そのまま二匹のゴブリンを切り殺し、逃げようとした一匹の頭を蹴り飛ばす。頭蓋骨が砕けて、黒い血と脳漿が飛び散った。
化け物どもの血を踏まないように、奴らが出てきた家の中を覗き込んだ。陽射しを遮るため、窓に木板が打ち付けられているから中は薄暗い。
家の中に他のオークはいなかったが、ゴブリンが五匹残っていた。部屋の隅で、怯えたように震えながら身を寄せ合っている。
もちろん、容赦はしなかった。
外へ出ると、騒ぎに気付いたのか。村中の家から一斉にゴブリンが飛び出してきた。三十匹はいるだろうか。
「きゃあっ」
数を確認していると、ラキアの声が聞こえた。弾かれたように彼女のほうへ目を向けると、数匹のゴブリンに取り囲まれている。
しまった。まずは彼女の安全を確認すべきだった。
そんなことも思い至らなかった自分に舌打ちを漏らしながら、彼女の下へ急ぐ。
ラキアを取り囲むゴブリンどもは黄色い眼球を嬉しそうに輝かせ、口から涎を垂れ流している。まったく、盛りのついた猿じゃあるまいし。いや、それは猿に対して失礼か。
などと考えている目の前で、一匹のゴブリンがラキアに飛び掛かった。
不味い。
走りながら腰からダガーを抜いて、振りかぶるが間に合わない。
あと一秒あれば。そう思った時だった。
「こ、のっ!!」
気合いの入った怒鳴り声とともに、ラキアが飛び掛かってきたゴブリンを蹴り飛ばした。流石に蹴り殺すほどの威力は無いが、それでもゴブリンの身体が数フィート吹き飛ぶ。周りにいたゴブリンどもがそれを見て、一瞬怯んだ。
その隙に、彼女の前に辿り着いた。
目の前にいる若い女のことで頭が一杯で、俺には気付きもしていなかったのだろうか。剣を持った男の登場に、ゴブリンどもは悲鳴を上げながら蜘蛛の子を散らしたように逃げてゆく。
「お見事」
先ほどゴブリンを蹴り飛ばした彼女をそう褒める。
「い、いや、つい、必死で」
「化け物相手に、つい、で身体が動くなら大したもんだ」
言いつつ、遠巻きにこちらを窺っているゴブリンどもに対して剣を構えなおす。
さて。ここからどうするか。そう考えていると、村の中で喚きたてているゴブリンどもに急かされるように、家々からオークが出てきた。数は全部で六匹。あまり壊れていない家を選んで、一匹につき一軒の家を使っていたようだ。化け物の分際で、なんて贅沢な。

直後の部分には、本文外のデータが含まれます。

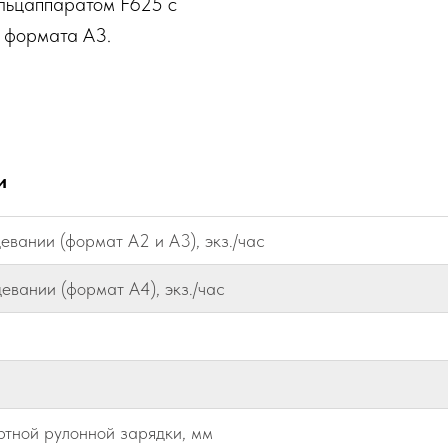
альцаппаратом F625 с
 формата А3.
и
евании (формат А2 и А3), экз./час
евании (формат А4), экз./час
тной рулонной зарядки, мм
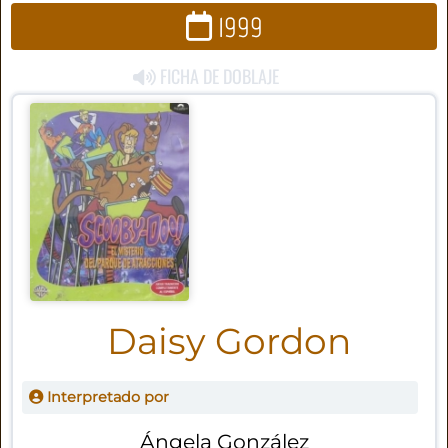
1999
FICHA DE DOBLAJE
Daisy Gordon
Interpretado por
Ángela González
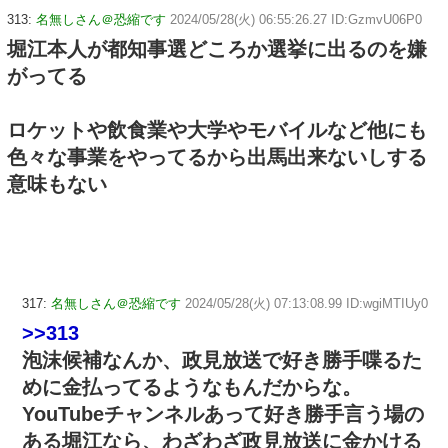
313:
名無しさん＠恐縮です
2024/05/28(火) 06:55:26.27 ID:GzmvU06P0
堀江本人が都知事選どころか選挙に出るのを嫌
がってる
ロケットや飲食業や大学やモバイルなど他にも
色々な事業をやってるから出馬出来ないしする
意味もない
317:
名無しさん＠恐縮です
2024/05/28(火) 07:13:08.99 ID:wgiMTIUy0
>>313
泡沫候補なんか、政見放送で好き勝手喋るた
めに金払ってるようなもんだからな。
YouTubeチャンネルあって好き勝手言う場の
ある堀江なら、わざわざ政見放送に金かける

しかし、明るい外に出てきてしまえばオークの目は役に立たない。
皆殺しにするのは簡単だ。
むしろ問題はゴブリンだった。
俺がラキアから離れれば、奴らはすぐ彼女に殺到するだろう。
「着いてこい。俺の後ろにいろ」
言って、村の中へと歩きだす。ラキアはぴったりと俺の後をついてきた。
それを見たゴブリンどもは逃げるかどうか迷っている様子だった。俺のことは怖いが、若い女という獲物を見過ごすのは惜しい。そんなことを考えているのだろう。

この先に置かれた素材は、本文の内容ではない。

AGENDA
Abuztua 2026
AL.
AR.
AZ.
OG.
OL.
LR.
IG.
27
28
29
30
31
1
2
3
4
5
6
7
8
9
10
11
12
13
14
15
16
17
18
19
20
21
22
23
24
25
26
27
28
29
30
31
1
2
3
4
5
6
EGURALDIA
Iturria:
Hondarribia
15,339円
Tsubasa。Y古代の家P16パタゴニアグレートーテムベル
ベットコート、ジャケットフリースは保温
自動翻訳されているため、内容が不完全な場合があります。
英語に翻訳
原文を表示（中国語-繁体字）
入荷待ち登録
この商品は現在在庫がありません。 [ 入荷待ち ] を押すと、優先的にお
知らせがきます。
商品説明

何匹かはしきりにオークへ俺たちの位置を教えているようだが、やはり種族間の意思疎通がうまくできないのか。オークはきょろきょろと辺りを見回して不機嫌そうに唸りながら、足元のゴブリンを蹴り飛ばしている。
連中がそうしている間に距離を詰めて、一匹、二匹と手早く屠ってゆく。俺が近づくだけでゴブリンは逃げ出し。後に残されたのは目の見えないオークだけ。そんな化け物の首を刎ねるのは、なんとも簡単な仕事だ。

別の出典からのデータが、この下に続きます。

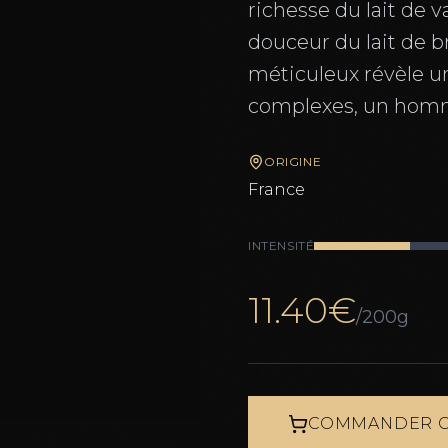
richesse du lait de va
douceur du lait de b
méticuleux révèle u
complexes, un homm
ORIGINE
France
INTENSITÉ
11.40
€
/200g
COMMANDER C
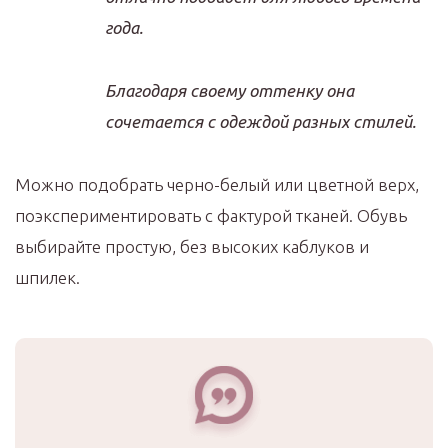
года.
Благодаря своему оттенку она
сочетается с одеждой разных стилей.
Можно подобрать черно-белый или цветной верх,
поэкспериментировать с фактурой тканей. Обувь
выбирайте простую, без высоких каблуков и
шпилек.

精霊鋼の刃が閃くたびに、己が信奉する暴力の化身たちが次々と殺されてゆくのを見て、恐れ慄いたのか。四匹目のオークの首が落ちた時、遂にゴブリンどもは逃げ始めた。
喚き散らしながら、一目散に森の中へ駆け込んでゆく。
見逃すのは口惜しいが、今は放っておくしかない。それに厄介なゴブリンがいなくなれば、あとは残ったオークを皆殺しにするだけだ。オークがいなければ、街の衛兵隊に任せても大丈夫だろうし。
そう考えつつ、残っている二匹のオークへ近づく。
と、そこへ突然、風切り音が響いた。
「っ!?」
飛んできた矢を反射的に剣で叩き落す。矢の飛んできた方向へ目を向ければ、村で一番大きな建物の前に、他よりも一回りほど身体の大きいオークが弓を手に立っていた。
間違いない。ハイ・オークだ。騎士を殺して奪ったのだろうか。雑魚がつけている黒鉄の胴鎧ではなく、鈍い銀色の鎧を着け、腰には鋼の剣を抜身のまま吊っている。
しばし睨み合っていると、ハイ・オークが背負った矢筒から矢を引き抜いた。
オークが使う矢は、矢羽根以外すべてが鉄で作られたものだ。鉄の棒を削って尖らせただけの代物で、返しは付いていないが先端部には毒を塗り込むための溝が掘られている。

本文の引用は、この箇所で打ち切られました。